A 68-year-old man with end-stage renal disease was hospitalized because of radicular pain and weakness in the left arm and hand. Sonography and computed tomography had recently shown a large right renal mass. On admission, magnetic resonance imaging demonstrated vertebral metastases with epidural extension, and radiotherapy was directed to the spine and kidney. Hypocalcemia was first noted on the fourth hospital day. A second computed tomography scan showed bleeding into and around the kidney, and arterial embolization was required to halt the bleeding.
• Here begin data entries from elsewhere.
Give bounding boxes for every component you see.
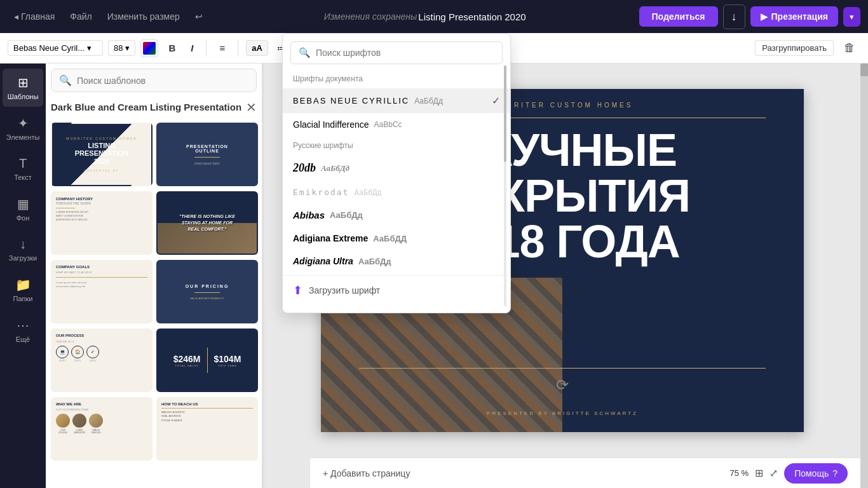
folders-label: Папки xyxy=(13,295,33,302)
font-item-dotted[interactable]: Emikrodat АаБбДд xyxy=(283,181,510,203)
doc-fonts-label: Шрифты документа xyxy=(283,72,510,88)
top-bar-right: Поделиться ↓ ▶ Презентация ▾ xyxy=(639,4,860,29)
ungroup-button[interactable]: Разгруппировать xyxy=(755,40,834,56)
panel-close-button[interactable]: ✕ xyxy=(246,100,257,115)
template-10[interactable]: HOW TO REACH US MAILING ADDRESS REAL ADD… xyxy=(156,397,258,461)
doc-title: Listing Presentation 2020 xyxy=(418,11,526,22)
format-separator-1 xyxy=(206,41,207,56)
slide-line-bottom xyxy=(359,368,766,369)
font-item-extreme[interactable]: Adigiana Extreme АаБбДД xyxy=(283,227,510,250)
font-name-abibas: Abibas xyxy=(293,210,325,220)
share-button[interactable]: Поделиться xyxy=(639,6,718,27)
color-button[interactable] xyxy=(140,39,158,57)
background-icon: ▦ xyxy=(17,196,29,212)
saved-indicator: Изменения сохранены xyxy=(324,11,417,22)
search-input[interactable] xyxy=(77,76,248,86)
font-preview-glacial: AaBbCc xyxy=(374,120,402,129)
home-label: Главная xyxy=(21,11,55,22)
help-icon: ? xyxy=(832,468,837,478)
bold-button[interactable]: B xyxy=(163,40,180,56)
font-dropdown-arrow: ▾ xyxy=(87,43,92,53)
template-9[interactable]: Who We Are OUR OUTSTANDING TEAM LYDIE ST… xyxy=(51,397,153,461)
downloads-icon: ↓ xyxy=(20,237,26,252)
delete-button[interactable]: 🗑 xyxy=(839,39,860,57)
font-name-ultra: Adigiana Ultra xyxy=(293,256,353,266)
font-preview-20db: АаБбДд xyxy=(321,163,349,173)
font-preview-abibas: АаБбДд xyxy=(330,210,363,220)
search-bar[interactable]: 🔍 xyxy=(51,69,257,92)
font-dropdown-scrollbar-track[interactable] xyxy=(504,65,506,306)
font-size-arrow: ▾ xyxy=(125,43,130,53)
sidebar-item-downloads[interactable]: ↓ Загрузки xyxy=(3,231,43,268)
present-dropdown-button[interactable]: ▾ xyxy=(843,7,860,27)
background-label: Фон xyxy=(17,214,30,222)
sidebar-item-background[interactable]: ▦ Фон xyxy=(3,190,43,228)
font-item-glacial[interactable]: Glacial Indifference AaBbCc xyxy=(283,113,510,136)
downloads-label: Загрузки xyxy=(9,254,37,262)
case-button[interactable]: aA xyxy=(246,40,268,56)
back-button[interactable]: ◂ Главная xyxy=(8,8,61,25)
download-button[interactable]: ↓ xyxy=(723,4,745,29)
chevron-down-icon: ▾ xyxy=(850,12,854,22)
font-search-bar[interactable]: 🔍 xyxy=(290,41,503,64)
grid-view-button[interactable]: ⊞ xyxy=(755,467,763,479)
grid-icon: ⊞ xyxy=(18,75,29,90)
template-grid: MORRITER CUSTOM HOMES LISTINGPRESENTATIO… xyxy=(51,123,257,461)
font-search-icon: 🔍 xyxy=(299,47,311,58)
font-item-20db[interactable]: 20db АаБбДд xyxy=(283,155,510,181)
font-selector[interactable]: Bebas Neue Cyril... ▾ xyxy=(8,40,103,56)
font-name-20db: 20db xyxy=(293,161,316,175)
file-button[interactable]: Файл xyxy=(64,8,98,25)
font-item-bebas[interactable]: BEBAS NEUE CYRILLIC АаБбДд ✓ xyxy=(283,88,510,113)
font-preview-extreme: АаБбДД xyxy=(373,234,407,243)
download-icon: ↓ xyxy=(731,10,737,23)
align-button[interactable]: ≡ xyxy=(214,40,230,56)
template-3[interactable]: COMPANY HISTORY Through The Years Lorem … xyxy=(51,191,153,255)
bottom-bar: + Добавить страницу 75 % ⊞ ⤢ Помощь ? xyxy=(310,458,860,488)
template-6[interactable]: OUR PRICING VALUE AND AFFORDABILITY xyxy=(156,260,258,323)
elements-icon: ✦ xyxy=(18,116,29,131)
slide-presenter: PRESENTED BY BRIGITTE SCHWARTZ xyxy=(321,410,804,416)
template-4[interactable]: "THERE IS NOTHING LIKESTAYING AT HOME FO… xyxy=(156,191,258,255)
font-search-input[interactable] xyxy=(316,48,494,58)
template-1[interactable]: MORRITER CUSTOM HOMES LISTINGPRESENTATIO… xyxy=(51,123,153,186)
sidebar-item-more[interactable]: ⋯ Ещё xyxy=(3,311,43,349)
monitor-icon: ▶ xyxy=(761,11,768,22)
slide-bottom-icon: ⟳ xyxy=(556,376,569,394)
right-scrollbar[interactable] xyxy=(860,64,868,488)
present-button[interactable]: ▶ Презентация xyxy=(750,6,838,27)
font-size-display: 88 xyxy=(114,43,123,53)
template-2[interactable]: PRESENTATIONOUTLINE lorem ipsum dolor xyxy=(156,123,258,186)
template-8[interactable]: $246M TOTAL SALES $104M THIS YEAR xyxy=(156,329,258,392)
sidebar-item-folders[interactable]: 📁 Папки xyxy=(3,271,43,309)
back-icon: ◂ xyxy=(14,11,18,22)
template-7[interactable]: Our Process HOW WE DO IT 💻 🏠 ✓ STEP 1 ST… xyxy=(51,329,153,392)
font-size-selector[interactable]: 88 ▾ xyxy=(108,40,135,56)
top-bar-left: ◂ Главная Файл Изменить размер ↩ xyxy=(8,8,209,25)
resize-label: Изменить размер xyxy=(107,11,180,22)
undo-button[interactable]: ↩ xyxy=(189,8,209,25)
template-5[interactable]: COMPANY GOALS WHAT WE WANT TO ACHIEVE Lo… xyxy=(51,260,153,323)
font-item-abibas[interactable]: Abibas АаБбДд xyxy=(283,203,510,227)
align-icon: ≡ xyxy=(219,43,225,53)
upload-label: Загрузить шрифт xyxy=(309,285,380,295)
fullscreen-button[interactable]: ⤢ xyxy=(770,467,778,479)
font-dropdown: 🔍 Шрифты документа BEBAS NEUE CYRILLIC А… xyxy=(282,33,511,313)
sidebar-item-elements[interactable]: ✦ Элементы xyxy=(3,109,43,147)
add-page-button[interactable]: + Добавить страницу xyxy=(323,468,410,478)
panel-title: Dark Blue and Cream Listing Presentation xyxy=(51,101,241,114)
help-button[interactable]: Помощь ? xyxy=(784,463,848,484)
sidebar-item-text[interactable]: T Текст xyxy=(3,150,43,187)
templates-panel: 🔍 Dark Blue and Cream Listing Presentati… xyxy=(46,64,262,488)
italic-button[interactable]: I xyxy=(186,40,198,56)
elements-label: Элементы xyxy=(6,133,40,141)
trash-icon: 🗑 xyxy=(844,41,855,54)
font-name-glacial: Glacial Indifference xyxy=(293,119,369,130)
text-label: Текст xyxy=(14,173,32,181)
font-item-ultra[interactable]: Adigiana Ultra АаБбДд xyxy=(283,250,510,273)
resize-button[interactable]: Изменить размер xyxy=(101,8,186,25)
add-page-label: + Добавить страницу xyxy=(323,468,410,478)
sidebar-item-templates[interactable]: ⊞ Шаблоны xyxy=(3,69,43,107)
font-preview-dotted: АаБбДд xyxy=(354,188,381,197)
upload-font-button[interactable]: ⬆ Загрузить шрифт xyxy=(283,275,510,305)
Hypocalcemia persisted for at least 27 days at values between 6.0 and 7.7 mg/dL and was consistently associated with ionized calcium concentrations less than or equal to 4.44 mg/dL. After an unrevealing search for a recognized cause, we attributed hypocalcemia to persistent sequestration of calcium in the right retroperitoneum. Exogenous supplementation eventually restored the concentration to normal. In the absence of renal and intestinal loss, hypocalcemia reflects abnormal flux of calcium from the extracellular compartment into tissue. Our patient's repository appears to have been a necrotic and hemorrhagic cancer. Tumor-induced sequestration of calcium should be included in the differential diagnosis of hypocalcemia.

摘要

一名68岁的终末期肾病男性因左臂和手部的神经根性疼痛及无力而住院。超声和计算机断层扫描最近显示右侧肾脏有一个大肿块。入院时,磁共振成像显示有椎体转移并伴有硬膜外扩展,遂对脊柱和肾脏进行了放射治疗。低钙血症在住院第4天首次被发现。第二次计算机断层扫描显示肾脏内及周围出血,需要进行动脉栓塞以止血。低钙血症持续至少27天,血钙值在6.0至7.7mg/dL之间,且始终与离子钙浓度小于或等于4.44mg/dL相关。在未找到公认病因的检查无果后,我们将低钙血症归因于钙持续潴留在右侧腹膜后。外源性补充最终使血钙浓度恢复正常。在没有肾脏和肠道丢失的情况下,低钙血症反映了钙从细胞外间隙进入组织的异常流动。我们患者体内钙的蓄积部位似乎是一个坏死性和出血性肿瘤。肿瘤诱导的钙潴留应纳入低钙血症的鉴别诊断。